Type of Study: Prospective
Conclusions:
- Prophylactic benznidazole prevented T. cruzi infection and cardiac disease in two dogs monitored over a 2-year period.
- One dog without prophylaxis died from acute Chagas-related myocarditis, while another developed severe arrhythmias but showed improvement with higher-dose benznidazole treatment.
- Though the sample size was small, these findings suggest potential clinical benefits from prophylactic and early benznidazole use, reducing morbidity from cardiac damage.
Clinical application:
- Prophylactic BNZ: Modified dosing of benznidazole may prevent T. cruzi infection in some high-risk dogs.
- Early treatment benefit: Higher benznidazole doses (17.5 mg/kg, twice weekly) in acutely infected dogs reduced cardiac biomarker (cardiac troponin I) concentrations and arrhythmias, even without total parasitological cure.
- Cardiac troponin I as a marker: Monitoring levels can help track cardiac damage and recovery during treatment.
- Prevention in endemic areas: Some dogs in areas with high vector exposure may benefit from prophylactic treatment during peak transmission seasons.
- Potential for reduced mortality: Early intervention with benznidazole could reduce sudden death risk from Chagas disease in dogs.

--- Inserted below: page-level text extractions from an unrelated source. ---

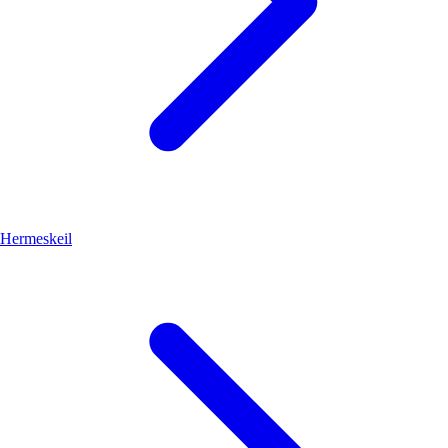
Hermeskeil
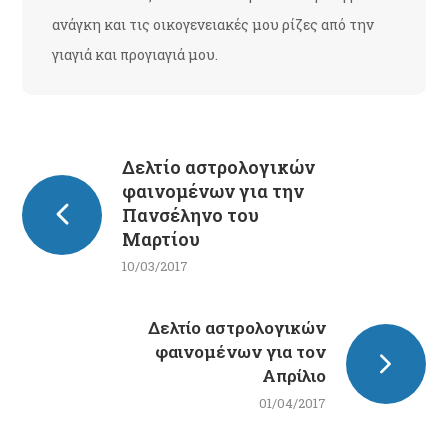
ανάγκη και τις οικογενειακές μου ρίζες από την
γιαγιά και προγιαγιά μου.
Δελτίο αστρολογικών
φαινομένων για την
Πανσέληνο του
Μαρτίου
10/03/2017
Δελτίο αστρολογικών
φαινομένων για τον
Απρίλιο
01/04/2017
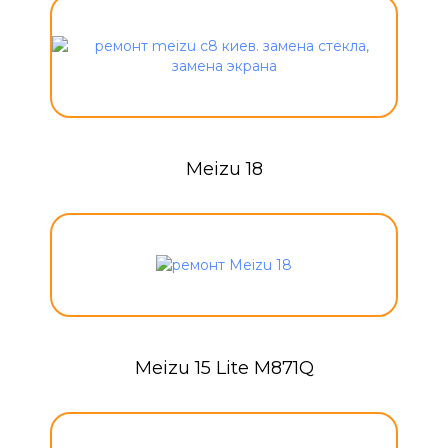
Meizu 18
Meizu 15 Lite M871Q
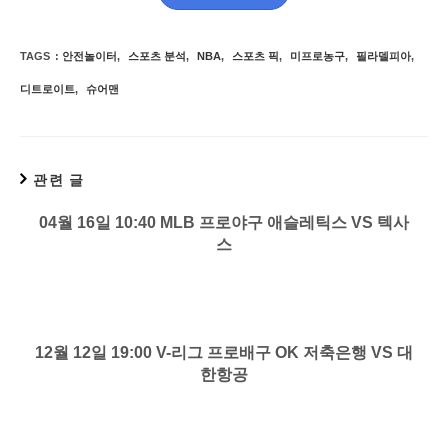
TAGS
:
안전놀이터
,
스포츠 분석
,
NBA
,
스포츠 픽
,
미프로농구
,
필라델피아
,
디트로이트
,
슈어맨
관련 글
04월 16일 10:40 MLB 프로야구 애슬레틱스 VS 텍사
스
12월 12일 19:00 V-리그 프로배구 OK 저축은행 VS 대
한항공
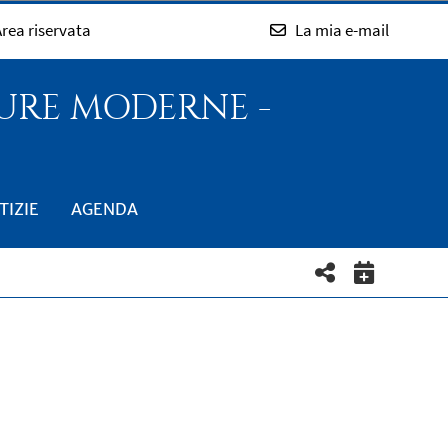
rea riservata
La mia e-mail
TURE MODERNE -
TIZIE
AGENDA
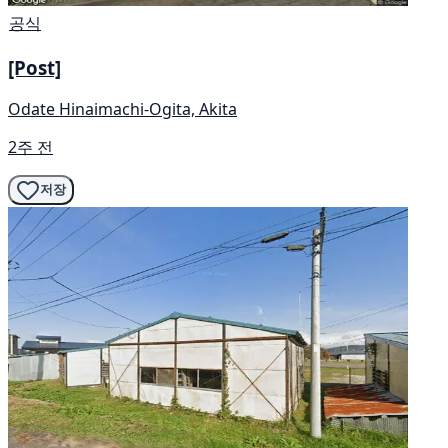
공식
[Post]
Odate Hinaimachi-Ogita, Akita
2주 전
저장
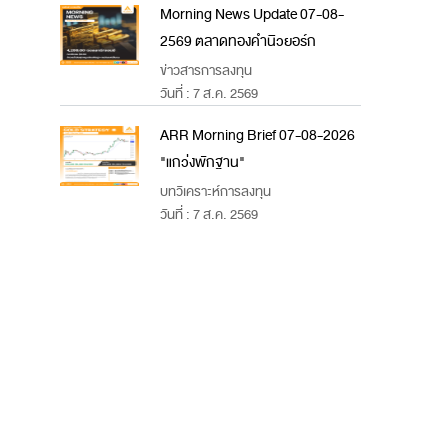
Morning News Update 07-08-
2569 ตลาดทองคำนิวยอร์ก
ข่าวสารการลงทุน
วันที่ : 7 ส.ค. 2569
ARR Morning Brief 07-08-2026
"แกว่งพักฐาน"
บทวิเคราะห์การลงทุน
วันที่ : 7 ส.ค. 2569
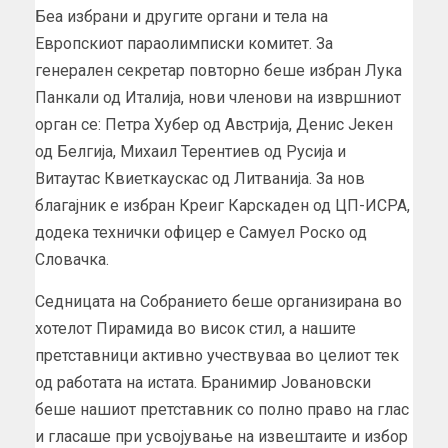
Беа избрани и другите органи и тела на
Европскиот параолимписки комитет. За
генерален секретар повторно беше избран Лука
Панкали од Италија, нови членови на извршниот
орган се: Петра Хубер од Австрија, Денис Јекен
од Белгија, Михаил Терентиев од Русија и
Витаутас Квиеткаускас од Литванија. За нов
благајник е избран Креиг Карскаден од ЦП-ИСРА,
додека технички офицер е Самуел Роско од
Словачка.
Седницата на Собранието беше организирана во
хотелот Пирамида во висок стил, а нашите
претставници активно учествуваа во целиот тек
од работата на истата. Бранимир Јовановски
беше нашиот претставник со полно право на глас
и гласаше при усвојување на извештаите и избор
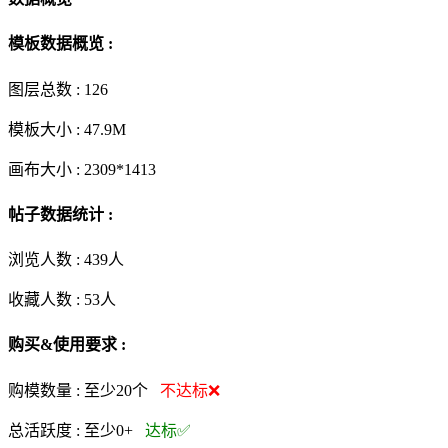
模板数据概览 :
图层总数 :
126
模板大小 :
47.9M
画布大小 :
2309*1413
帖子数据统计 :
浏览人数 :
439人
收藏人数 :
53
人
购买&使用要求 :
购模数量 :
至少20个
不达标❌
总活跃度 :
至少0+
达标✅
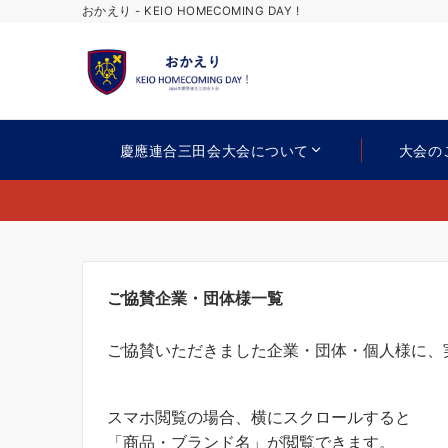
おかえり - KEIO HOMECOMING DAY !
慶應連合三田会大会について
大会の
ご協賛企業・団体様一覧
ご協賛いただきました企業・団体・個人様に、
スマホ閲覧の場合、横にスクロールすると
「商品・ブランド名」が閲覧できます。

- No major adverse effects: Modified benznidazole dosing was well-tolerated in these dogs, with no reported adverse effects.

Serum cardiac troponin I results for the 4 dogs. Dogs 1 and 2 were in the prophylaxis group, dog 3 was in the nonprophylaxis group with death after visit 2 and dog 4 was in the nonprophylaxis group and subsequently started on a modified treatment dose regimen of benznidazole. The upper limit of the reference range (0.128 ng/mL) is represented by the dotted line.